Leggo con indignazione, come cittadina, come insegnante e come ex socia, la posizione del segretario provinciale del Pd, Paolo Calvano, relativamente all’affaire Coop Costruttori e al sistema cooperativo in genere, in un articolo nel quale si sostiene che “prende decisamente le distanze da una polemica che riguarda storie di un passato che, a suo dire, hanno poco a che fare con i nuovi dirigenti del Pd ferrarese”, oltre che affermare di “non conoscere il periodo che ha vissuto E. Checcoli e i modi in cui l’ha vissuto, …”.
Per quanto si cerchi di inabissare il crac costruttori, miliare tassello del nostro sistema socio-economico territoriale, sul quale si sta calando silenziosamente il velo della damnatio memoriae, credo che una posizione di questo tipo sia il sintomo più chiaro del crollo di un’ideologia di sinistra che ora smania di costruire grandi castelli di cristallo sull’argilla. Trovo pericoloso, scoraggiante e imprudente sapere che nella città in cui vivo protagonisti della sinistra  fingano di non conoscere o non considerino la storia antropologica e sociale da cui è nata ed è maturata la loro ideologia.

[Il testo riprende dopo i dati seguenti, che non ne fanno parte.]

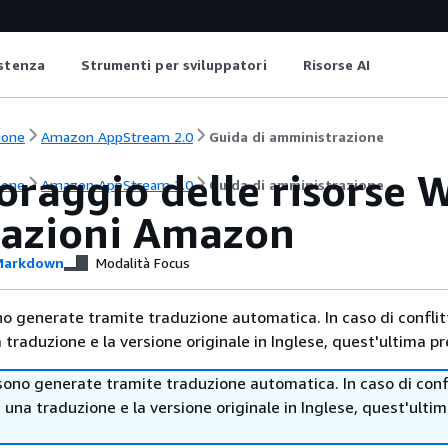
istenza
Strumenti per sviluppatori
Risorse AI
ione
Amazon AppStream 2.0
Guida di amministrazione
oraggio delle risorse 
ione
Amazon AppStream 2.0
Guida di amministrazione
cazioni Amazon
arkdown
Modalità Focus
no generate tramite traduzione automatica. In caso di conflitt
traduzione e la versione originale in Inglese, quest'ultima pr
sono generate tramite traduzione automatica. In caso di confl
i una traduzione e la versione originale in Inglese, quest'ulti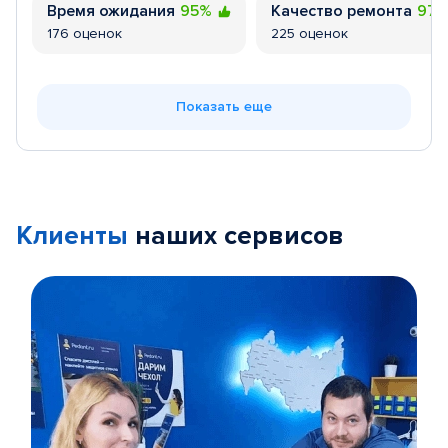
Время ожидания
95%
Качество ремонта
97
176 оценок
225 оценок
Показать еще
Клиенты
наших сервисов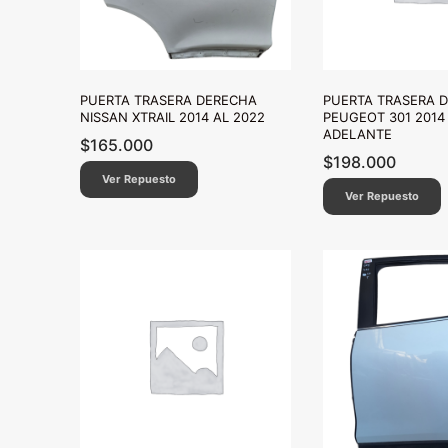
PUERTA TRASERA DERECHA
PUERTA TRASERA 
NISSAN XTRAIL 2014 AL 2022
PEUGEOT 301 2014
ADELANTE
$
165.000
$
198.000
Ver Repuesto
Ver Repuesto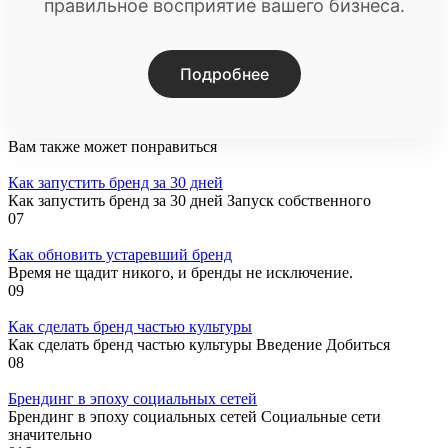
правильное восприятие вашего бизнеса.
Подробнее
Вам также может понравиться
Как запустить бренд за 30 дней
Как запустить бренд за 30 дней Запуск собственного
0
7
Как обновить устаревший бренд
Время не щадит никого, и бренды не исключение.
0
9
Как сделать бренд частью культуры
Как сделать бренд частью культуры Введение Добиться
0
8
Брендинг в эпоху социальных сетей
Брендинг в эпоху социальных сетей Социальные сети
значительно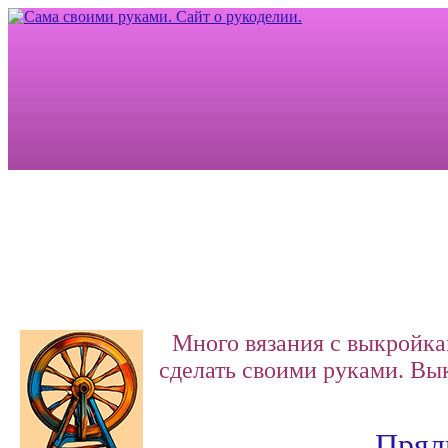
Много вязания с выкройка
сделать своими руками.
Вык
Прялк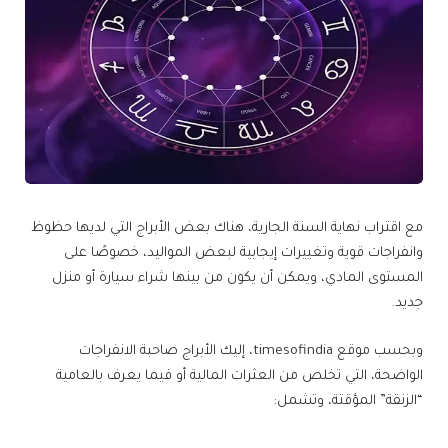
مع اقتراب نهاية السنة الجارية، هناك بعض الأبراج التي لديها حظوظ
وانفراجات قوية وتغييرات إيجابية لبعض المواليد، خصوصًا على
المستوى المادي، ويمكن أن يكون من بينها شراء سيارة أو منزل
جديد.
وبحسب موقع timesofindia، إليك الأبراج صاحبة الانفراجات
الواضحة، التي تخلص من العثرات المالية أو فيما يعرف بالعامية
“الزنقة” المؤقتة، وتشمل: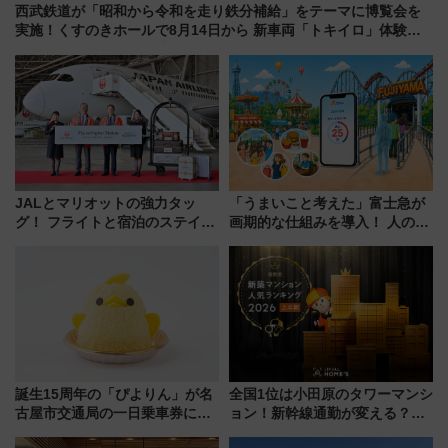
西武鉄道が「昭和から令和を走り鉄分補給」をテーマに博覧会を
実施！くすのきホールで8月14日から 新車両「トキイロ」体験ブ
ースも アクセスや申込方法を解説
JALとマリオットの強力タッ
「うまいこと考えた」富士急が
グ！ フライトと宿泊のステイタ
画期的な仕組みを導入！ 人のか
スマッチでFLY ON ポイントや
わりにスマホが並ぶ「分身く
上級会員資格を効率よく獲得す
ん」始動
る方法を解説
誕生15周年の「ぴよりん」が名
全国1位は小田原のタワーマンシ
古屋市交通局の一日乗車券に！
ョン！新幹線通勤が変える？
東山線では貸切電車も登場【限
「住みたい街」の最新トレンド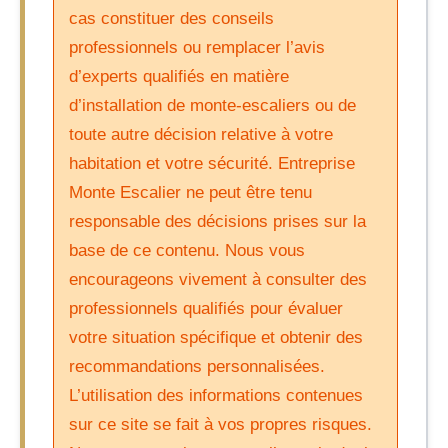
cas constituer des conseils
professionnels ou remplacer l’avis
d’experts qualifiés en matière
d’installation de monte-escaliers ou de
toute autre décision relative à votre
habitation et votre sécurité. Entreprise
Monte Escalier ne peut être tenu
responsable des décisions prises sur la
base de ce contenu. Nous vous
encourageons vivement à consulter des
professionnels qualifiés pour évaluer
votre situation spécifique et obtenir des
recommandations personnalisées.
L’utilisation des informations contenues
sur ce site se fait à vos propres risques.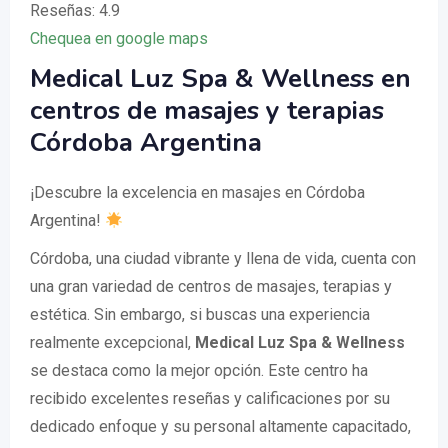
Reseñas: 4.9
Chequea en google maps
Medical Luz Spa & Wellness en
centros de masajes y terapias
Córdoba Argentina
¡Descubre la excelencia en masajes en Córdoba
Argentina!
Córdoba, una ciudad vibrante y llena de vida, cuenta con
una gran variedad de centros de masajes, terapias y
estética. Sin embargo, si buscas una experiencia
realmente excepcional,
Medical Luz Spa & Wellness
se destaca como la mejor opción. Este centro ha
recibido excelentes reseñas y calificaciones por su
dedicado enfoque y su personal altamente capacitado,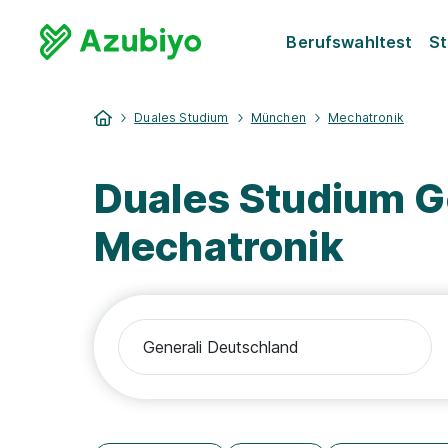
Berufswahltest
St
Duales Studium
München
Mechatronik
Duales Studium G
Mechatronik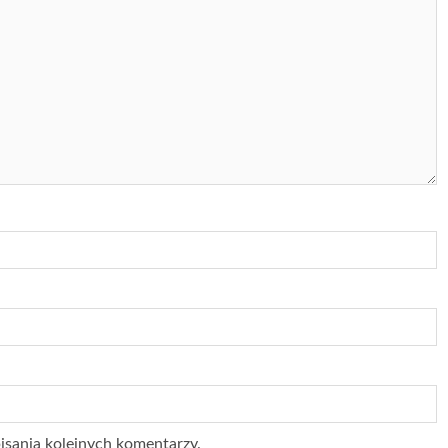
isania kolejnych komentarzy.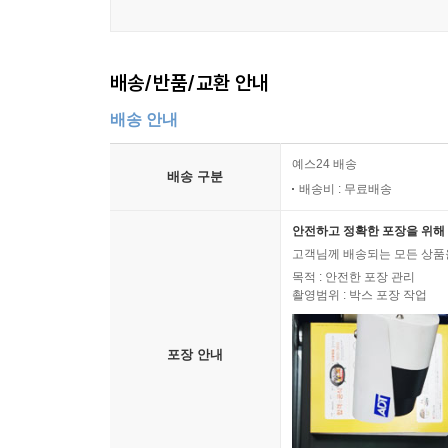
배송/반품/교환 안내
배송 안내
예스24 배송
배송 구분
배송비 : 무료배송
안전하고 정확한 포장을 위해 
고객님께 배송되는 모든 상품을
목적 : 안전한 포장 관리
촬영범위 : 박스 포장 작업
포장 안내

Sembra paradossale. Tuttavia, mi spiego, finalmente i silenzi e le assenze di chi avrebbe potuto intervenire con senso di responsabilità e doverosamente sul merito della vicenda giudiziaria il cui peso sociale difficilmente può essere capito o seguito da chi ragiona con una tale miopia. Se qualche esponente politico avesse partecipato a qualcuna delle udienze che da tre anni fotografano la storia del crac Costruttori in Tribunale, ragionerebbe in modo più complesso e non si chiamerebbe fuori da un affare che ha cambiato il volto della politica ferrarese e non solo considerato che si trattava della quarta cooperativa più importante in Italia. Ciò che ho letto è un insulto a chi ha perso tanto, non solo in termini di denaro, ma di ideologia e certe dichiarazioni fanno intuire che i nuovi volti del Pd preferiscono, come conviene di più, lasciare dietro alle spalle il marcio e far dimenticare, anzichè collaborare per risolvere e salvare il salvabile anche attraverso la semplice conoscenza di ciò che è successo e cos’ha comportato questo crac nella vita delle singole famiglie.
Il vicino Giorno della memoria  ci insegna che se non ricordiamo non possiamo migliorare o evitare che gravi errori vengano rifatti, per quanto il crac Costruttori non sia ovviamente da paragonare al dramma umano dei genocidi.